Survey Sampling [16:960:576] *
Introduction to the design, analysis, and interpretation of sample surveys. Sampling types covered include simple random, stratified random, systematical, cluster, and multistage. Methods of estimation described to estimate means, totals, ratios, and proportions. Development of sampling designs combining a variety of types of sampling and methods of estimation, and detailed description of sample size determinations to achieve goals of desired precision at least cost.

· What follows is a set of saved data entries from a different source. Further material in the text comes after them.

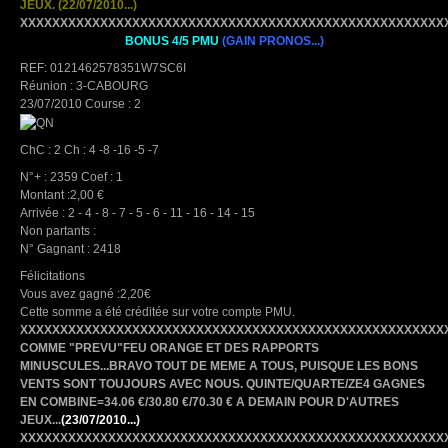
JEUX.
(22/07/2010...)
XXXXXXXXXXXXXXXXXXXXXXXXXXXXXXXXXXXXXXXXXXXXXXXXXXXXX
BONUS 4/5 PMU
(GAIN PRONOS...)
REF: 0121462578351W7SC6I
Réunion : 3-CABOURG
23/07/2010 Course : 2
ChC : 2 Ch : 4 -8 -16 -5 -7
N°+ : 2359 Coef : 1
Montant :2,00 €
Arrivée : 2 - 4 - 8 - 7 - 5 - 6 - 11 - 16 - 14 - 15
Non partants :
N° Gagnant : 2418
Félicitations
Vous avez gagné :2,20€
Cette somme a été créditée sur votre compte PMU.
XXXXXXXXXXXXXXXXXXXXXXXXXXXXXXXXXXXXXXXXXXXXXXXXXXXXX
COMME "PREVU"FEU ORANGE ET DES RAPPORTS
MINUSCULES...BRAVO TOUT DE MEME A TOUS, PUISQUE LES BONS
VENTS SONT TOUJOURS AVEC NOUS. QUINTE/QUARTE/ZE4 GAGNES
EN COMBINE=34.06 €/30.80 €/70.30 € A DEMAIN POUR D'AUTRES
JEUX...
(23/07/2010...)
XXXXXXXXXXXXXXXXXXXXXXXXXXXXXXXXXXXXXXXXXXXXXXXXXXXXX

Customer Journey Analytics [22:630:679] *
This course introduces the concept of Customer Journey in the Digital world which spans digital channels (web, mobile, app) and non-digital touchpoints (1:1, call center etc.). Customer Journey Analytics is the process of tracking and analyzing the way customers use combinations of channels to interact with an organization (also known as omnichannel). The focus of the course is to understand every step of the customer journey in today’s digital world using analytics in order to give that customer a much better experience of how we market to them in a channel of their choice. The course combines practical applications and analytics platforms with an end goal of developing skills that help to derive actionable insights that will impact the organization’s acquisition, experience and retention strategies. It provides a broad overview of key digital analytics strategies, concepts, issues, challenges and tools.
The MRIA concentration is guided by an active advisory board of accomplished marketing research professionals and faculty who offer mentorships, networking and career opportunities, internships and other opportunities to enrich your academic experience. Our advisory board members are marketing leaders across a variety of industries, from pharma to finance.